- [Description of the task]
An exact copy of the data is required; the images should not appear in it.

- [Supplied material]
------------------------------------------------

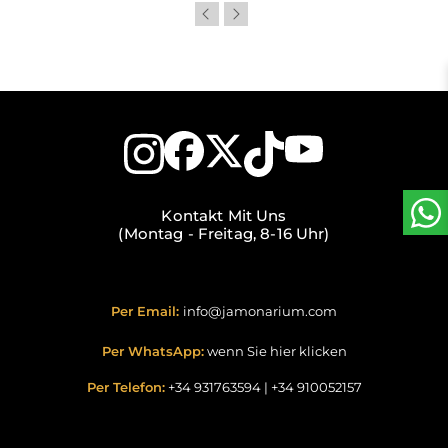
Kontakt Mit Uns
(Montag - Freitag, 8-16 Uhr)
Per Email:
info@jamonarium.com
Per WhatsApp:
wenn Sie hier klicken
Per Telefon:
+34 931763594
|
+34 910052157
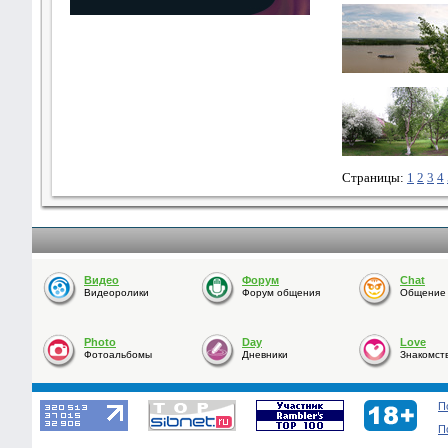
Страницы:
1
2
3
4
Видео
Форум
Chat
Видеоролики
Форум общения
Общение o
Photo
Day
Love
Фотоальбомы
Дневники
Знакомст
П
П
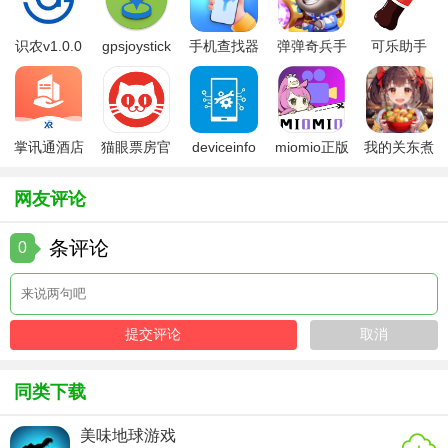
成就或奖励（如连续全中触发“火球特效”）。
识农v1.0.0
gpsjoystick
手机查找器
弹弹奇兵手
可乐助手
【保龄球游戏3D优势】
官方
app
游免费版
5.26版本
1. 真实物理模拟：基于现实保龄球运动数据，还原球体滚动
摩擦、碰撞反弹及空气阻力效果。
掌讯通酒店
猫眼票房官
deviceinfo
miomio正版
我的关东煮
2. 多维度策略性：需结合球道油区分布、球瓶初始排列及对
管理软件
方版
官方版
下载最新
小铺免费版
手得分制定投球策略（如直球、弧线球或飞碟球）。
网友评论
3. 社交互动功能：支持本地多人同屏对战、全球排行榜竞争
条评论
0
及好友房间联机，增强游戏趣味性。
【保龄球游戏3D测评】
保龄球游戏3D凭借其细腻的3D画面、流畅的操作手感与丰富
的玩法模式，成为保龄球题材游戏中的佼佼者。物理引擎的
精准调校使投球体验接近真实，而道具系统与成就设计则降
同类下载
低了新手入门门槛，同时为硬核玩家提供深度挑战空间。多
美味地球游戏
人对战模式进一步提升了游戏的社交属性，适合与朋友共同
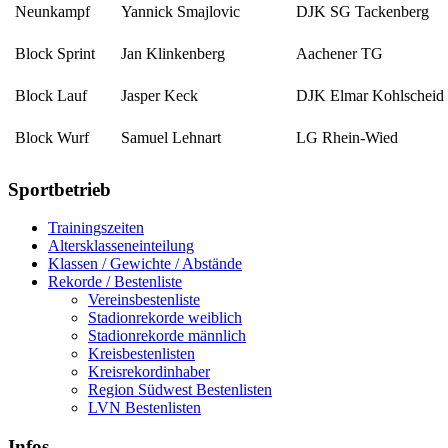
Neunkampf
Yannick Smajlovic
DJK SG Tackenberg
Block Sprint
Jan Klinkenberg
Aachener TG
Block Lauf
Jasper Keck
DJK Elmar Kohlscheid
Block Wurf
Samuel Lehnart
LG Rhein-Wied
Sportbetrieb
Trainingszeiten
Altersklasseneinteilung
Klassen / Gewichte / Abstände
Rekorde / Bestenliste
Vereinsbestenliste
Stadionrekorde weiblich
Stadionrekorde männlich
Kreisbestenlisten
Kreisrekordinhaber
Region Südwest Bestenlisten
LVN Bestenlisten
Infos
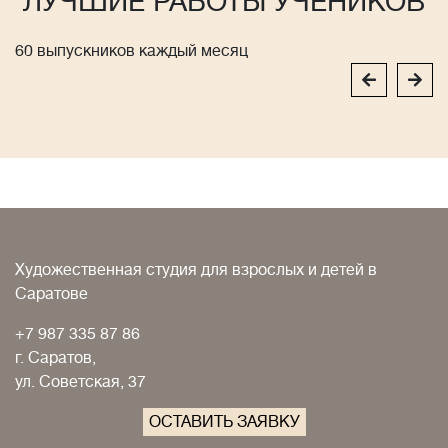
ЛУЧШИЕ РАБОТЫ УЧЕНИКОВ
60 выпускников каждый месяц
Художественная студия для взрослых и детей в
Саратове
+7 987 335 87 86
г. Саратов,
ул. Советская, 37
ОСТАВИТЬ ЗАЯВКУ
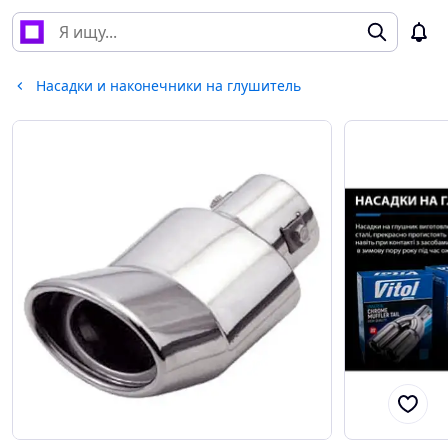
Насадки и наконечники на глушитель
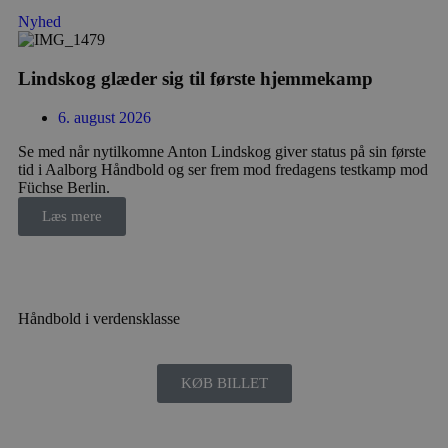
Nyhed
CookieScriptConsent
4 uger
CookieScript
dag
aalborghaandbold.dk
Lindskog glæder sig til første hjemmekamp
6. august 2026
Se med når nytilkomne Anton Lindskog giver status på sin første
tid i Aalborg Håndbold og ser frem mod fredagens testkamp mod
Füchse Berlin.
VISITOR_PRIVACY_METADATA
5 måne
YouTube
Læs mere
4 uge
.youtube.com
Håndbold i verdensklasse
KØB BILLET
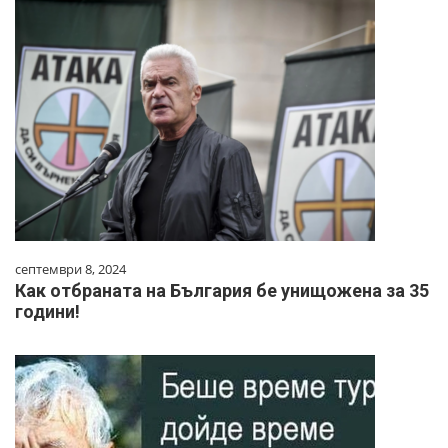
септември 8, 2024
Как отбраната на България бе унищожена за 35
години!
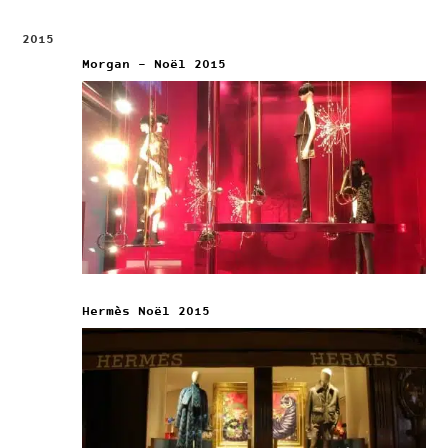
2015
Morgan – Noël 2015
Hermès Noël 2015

------------------------------------------------

- [Exercise output]
Kontakt Mit Uns
(Montag - Freitag, 8-16 Uhr)
Per Email:
info@jamonarium.com
Per WhatsApp:
wenn Sie hier klicken
Per Telefon:
+34 931763594
|
+34 910052157
Страницы:
1
2
3
4
Видео
Форум
Chat
Видеоролики
Форум общения
Общение o
Photo
Day
Love
Фотоальбомы
Дневники
Знакомст
П
П
成就或奖励（如连续全中触发“火球特效”）。
识农v1.0.0
gpsjoystick
手机查找器
弹弹奇兵手
可乐助手
【保龄球游戏3D优势】
官方
app
游免费版
5.26版本
1. 真实物理模拟：基于现实保龄球运动数据，还原球体滚动
摩擦、碰撞反弹及空气阻力效果。
掌讯通酒店
猫眼票房官
deviceinfo
miomio正版
我的关东煮
2. 多维度策略性：需结合球道油区分布、球瓶初始排列及对
管理软件
方版
官方版
下载最新
小铺免费版
手得分制定投球策略（如直球、弧线球或飞碟球）。
网友评论
3. 社交互动功能：支持本地多人同屏对战、全球排行榜竞争
条评论
0
及好友房间联机，增强游戏趣味性。
【保龄球游戏3D测评】
保龄球游戏3D凭借其细腻的3D画面、流畅的操作手感与丰富
的玩法模式，成为保龄球题材游戏中的佼佼者。物理引擎的
精准调校使投球体验接近真实，而道具系统与成就设计则降
同类下载
低了新手入门门槛，同时为硬核玩家提供深度挑战空间。多
美味地球游戏
人对战模式进一步提升了游戏的社交属性，适合与朋友共同
Neunkampf
Yannick Smajlovic
DJK SG Tackenberg
Block Sprint
Jan Klinkenberg
Aachener TG
Block Lauf
Jasper Keck
DJK Elmar Kohlscheid
Block Wurf
Samuel Lehnart
LG Rhein-Wied
Sportbetrieb
Trainingszeiten
Altersklasseneinteilung
Klassen / Gewichte / Abstände
Rekorde / Bestenliste
Vereinsbestenliste
Stadionrekorde weiblich
Stadionrekorde männlich
Kreisbestenlisten
Kreisrekordinhaber
Region Südwest Bestenlisten
LVN Bestenlisten
Infos
ЛУЧШИЕ РАБОТЫ УЧЕНИКОВ
60 выпускников каждый месяц
Художественная студия для взрослых и детей в
Саратове
+7 987 335 87 86
г. Саратов,
ул. Советская, 37
ОСТАВИТЬ ЗАЯВКУ
Насадки и наконечники на глушитель
Nyhed
CookieScriptConsent
4 uger
CookieScript
dag
aalborghaandbold.dk
Lindskog glæder sig til første hjemmekamp
6. august 2026
Se med når nytilkomne Anton Lindskog giver status på sin første
tid i Aalborg Håndbold og ser frem mod fredagens testkamp mod
Füchse Berlin.
VISITOR_PRIVACY_METADATA
5 måne
YouTube
Læs mere
4 uge
.youtube.com
Håndbold i verdensklasse
KØB BILLET
септември 8, 2024
Как отбраната на България бе унищожена за 35
години!
2015
Morgan – Noël 2015
Hermès Noël 2015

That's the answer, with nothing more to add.